What is needed is a word-for-word copy of the listing below, without pictures.

[Supplied data — start]

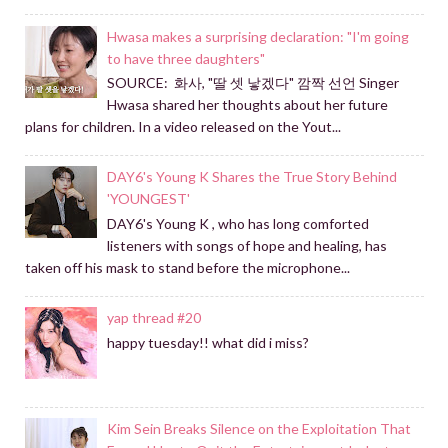
Hwasa makes a surprising declaration: "I'm going
to have three daughters"
SOURCE: 화사, "딸 셋 낳겠다" 깜짝 선언 Singer
Hwasa shared her thoughts about her future
plans for children. In a video released on the Yout...
DAY6's Young K Shares the True Story Behind
'YOUNGEST'
DAY6's Young K , who has long comforted
listeners with songs of hope and healing, has
taken off his mask to stand before the microphone...
yap thread #20
happy tuesday!! what did i miss?
Kim Sein Breaks Silence on the Exploitation That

[Supplied data — finish]

__Answer to this exercise__
Hwasa makes a surprising declaration: "I'm going
to have three daughters"
SOURCE: 화사, "딸 셋 낳겠다" 깜짝 선언 Singer
Hwasa shared her thoughts about her future
plans for children. In a video released on the Yout...
DAY6's Young K Shares the True Story Behind
'YOUNGEST'
DAY6's Young K , who has long comforted
listeners with songs of hope and healing, has
taken off his mask to stand before the microphone...
yap thread #20
happy tuesday!! what did i miss?
Kim Sein Breaks Silence on the Exploitation That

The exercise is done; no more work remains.